Ian: A lens (and for that matter, a rangefinder) may be mechanically incorrectly adjusted for focus. That is one thing. It has nothing to do with optical aperture difference. In that you are right. But what are we discussing? How are people using the exceedingly loose term 'backfocus'? Does it mean that the point of best focus (smallest circle of confusion) is right on at 1.4 or 2 and shifts outwards when the lens is stopped down? In that case we are talking of aperture difference/focus shift. But if it means that focus is off at any or all apertures, or that the customer is dissatisfied with the results, then we are talking of something altogether different. In that case it is meaningful to send the offending lens (NOT the camera unless you have specific reasons to suspect the rangefinder) in for re-calibration.

 

The LFI article told me – as I hadn't known because I have not worked with Zeiss lenses for the last sixty years – that Zeiss, unlike Leica, do not adjust lens focus to be spot on at the widest aperture. Instead, they are said to adjust at least close focus to the smallest average circle of confusion at several apertures, in order to even out the effects of the focus shift. If this is true, then it must mean that focus of high speed Zeiss lenses must be slightly off at full aperture – a claim that I presume will be vehemently denied from some quarters. Still, there is a legitimate argument for this kind of policy, if we assume, not unreasonably, that people do stop down for better depth of field at close focusing distances.
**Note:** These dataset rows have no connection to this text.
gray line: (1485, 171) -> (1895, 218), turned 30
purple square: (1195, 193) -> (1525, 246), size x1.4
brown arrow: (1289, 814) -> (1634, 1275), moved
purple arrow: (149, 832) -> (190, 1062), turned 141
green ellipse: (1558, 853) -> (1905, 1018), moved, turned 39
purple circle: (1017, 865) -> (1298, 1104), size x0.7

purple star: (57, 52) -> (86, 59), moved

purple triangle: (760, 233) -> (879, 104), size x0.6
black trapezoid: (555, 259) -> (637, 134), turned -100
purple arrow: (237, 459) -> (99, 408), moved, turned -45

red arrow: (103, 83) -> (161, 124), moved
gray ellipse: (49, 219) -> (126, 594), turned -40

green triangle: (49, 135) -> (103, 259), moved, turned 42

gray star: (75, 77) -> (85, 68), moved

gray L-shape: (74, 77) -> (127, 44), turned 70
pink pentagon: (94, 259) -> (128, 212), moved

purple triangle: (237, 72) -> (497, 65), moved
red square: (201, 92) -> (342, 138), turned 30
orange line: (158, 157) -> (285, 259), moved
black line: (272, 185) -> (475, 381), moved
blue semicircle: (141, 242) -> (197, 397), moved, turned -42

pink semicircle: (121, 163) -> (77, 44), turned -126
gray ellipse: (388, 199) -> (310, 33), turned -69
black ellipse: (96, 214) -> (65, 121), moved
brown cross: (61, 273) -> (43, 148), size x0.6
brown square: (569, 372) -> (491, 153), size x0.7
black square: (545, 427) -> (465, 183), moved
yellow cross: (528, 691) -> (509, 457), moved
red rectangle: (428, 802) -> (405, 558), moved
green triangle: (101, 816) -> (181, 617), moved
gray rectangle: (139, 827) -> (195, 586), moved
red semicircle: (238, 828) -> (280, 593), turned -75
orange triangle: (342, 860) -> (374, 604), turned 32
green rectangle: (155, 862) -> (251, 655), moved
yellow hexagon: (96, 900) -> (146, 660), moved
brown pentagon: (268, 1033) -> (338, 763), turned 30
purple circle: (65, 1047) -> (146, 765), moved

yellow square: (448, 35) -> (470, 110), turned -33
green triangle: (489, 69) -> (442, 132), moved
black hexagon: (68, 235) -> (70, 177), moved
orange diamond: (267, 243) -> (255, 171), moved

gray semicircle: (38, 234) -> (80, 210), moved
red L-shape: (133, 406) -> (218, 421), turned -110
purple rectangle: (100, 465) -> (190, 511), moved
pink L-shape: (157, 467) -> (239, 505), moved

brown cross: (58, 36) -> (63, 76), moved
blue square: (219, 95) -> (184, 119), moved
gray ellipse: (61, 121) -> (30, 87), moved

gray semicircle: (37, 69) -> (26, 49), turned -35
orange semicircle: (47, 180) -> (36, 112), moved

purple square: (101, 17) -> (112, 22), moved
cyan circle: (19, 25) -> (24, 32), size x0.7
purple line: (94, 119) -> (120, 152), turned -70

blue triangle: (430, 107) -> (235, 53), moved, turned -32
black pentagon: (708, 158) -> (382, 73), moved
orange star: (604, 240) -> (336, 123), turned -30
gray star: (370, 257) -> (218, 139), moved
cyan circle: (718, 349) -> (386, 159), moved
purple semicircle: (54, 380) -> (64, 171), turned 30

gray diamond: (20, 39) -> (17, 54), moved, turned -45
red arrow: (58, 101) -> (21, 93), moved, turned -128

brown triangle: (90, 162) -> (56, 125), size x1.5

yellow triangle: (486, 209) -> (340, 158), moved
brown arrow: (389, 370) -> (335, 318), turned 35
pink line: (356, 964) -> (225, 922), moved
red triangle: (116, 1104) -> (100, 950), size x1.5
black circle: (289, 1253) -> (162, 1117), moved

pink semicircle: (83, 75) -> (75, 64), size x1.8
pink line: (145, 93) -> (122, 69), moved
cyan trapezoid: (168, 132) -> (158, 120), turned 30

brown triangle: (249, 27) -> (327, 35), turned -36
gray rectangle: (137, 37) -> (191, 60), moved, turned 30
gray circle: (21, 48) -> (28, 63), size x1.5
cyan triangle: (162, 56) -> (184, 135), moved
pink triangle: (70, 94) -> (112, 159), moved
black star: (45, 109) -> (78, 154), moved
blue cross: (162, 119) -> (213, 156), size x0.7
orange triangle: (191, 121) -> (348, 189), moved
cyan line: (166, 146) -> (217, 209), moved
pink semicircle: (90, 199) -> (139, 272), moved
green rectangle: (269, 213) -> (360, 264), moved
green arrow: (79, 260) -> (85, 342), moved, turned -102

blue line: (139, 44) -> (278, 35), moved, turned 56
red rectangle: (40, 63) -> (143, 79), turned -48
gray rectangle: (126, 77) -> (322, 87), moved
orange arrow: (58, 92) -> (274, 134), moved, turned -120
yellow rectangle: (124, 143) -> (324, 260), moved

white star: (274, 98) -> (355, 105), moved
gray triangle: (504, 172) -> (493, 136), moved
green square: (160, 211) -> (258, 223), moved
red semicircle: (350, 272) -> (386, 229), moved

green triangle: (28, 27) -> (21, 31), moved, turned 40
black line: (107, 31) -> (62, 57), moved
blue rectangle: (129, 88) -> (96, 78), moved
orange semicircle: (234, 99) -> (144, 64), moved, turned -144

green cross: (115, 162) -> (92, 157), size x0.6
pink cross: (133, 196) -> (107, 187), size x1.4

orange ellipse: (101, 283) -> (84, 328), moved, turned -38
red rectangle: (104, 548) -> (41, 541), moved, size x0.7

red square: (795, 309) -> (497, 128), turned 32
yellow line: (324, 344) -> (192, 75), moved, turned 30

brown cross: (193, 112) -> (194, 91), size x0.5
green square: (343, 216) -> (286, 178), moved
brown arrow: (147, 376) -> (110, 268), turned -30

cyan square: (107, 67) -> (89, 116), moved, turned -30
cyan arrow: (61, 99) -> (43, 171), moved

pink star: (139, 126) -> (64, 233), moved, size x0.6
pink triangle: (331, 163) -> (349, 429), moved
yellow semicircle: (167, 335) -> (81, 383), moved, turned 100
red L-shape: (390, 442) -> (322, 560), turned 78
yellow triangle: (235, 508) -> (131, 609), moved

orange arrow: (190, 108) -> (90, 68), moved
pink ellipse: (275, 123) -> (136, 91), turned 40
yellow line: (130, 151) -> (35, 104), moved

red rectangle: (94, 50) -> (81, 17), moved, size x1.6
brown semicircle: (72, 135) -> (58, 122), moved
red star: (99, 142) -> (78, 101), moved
I admit that I do.

 

Finally, my aside that it is good to abstain from generalizations until we have defined our terms and tightened our testing procedures – and preferably done a statistical analysis of the data points – was not directed at anybody particular. This sort of things is what scientists do, and pseudo-scientists do not. There is definitely too little fact and too much religious sentiment in certain arguments here.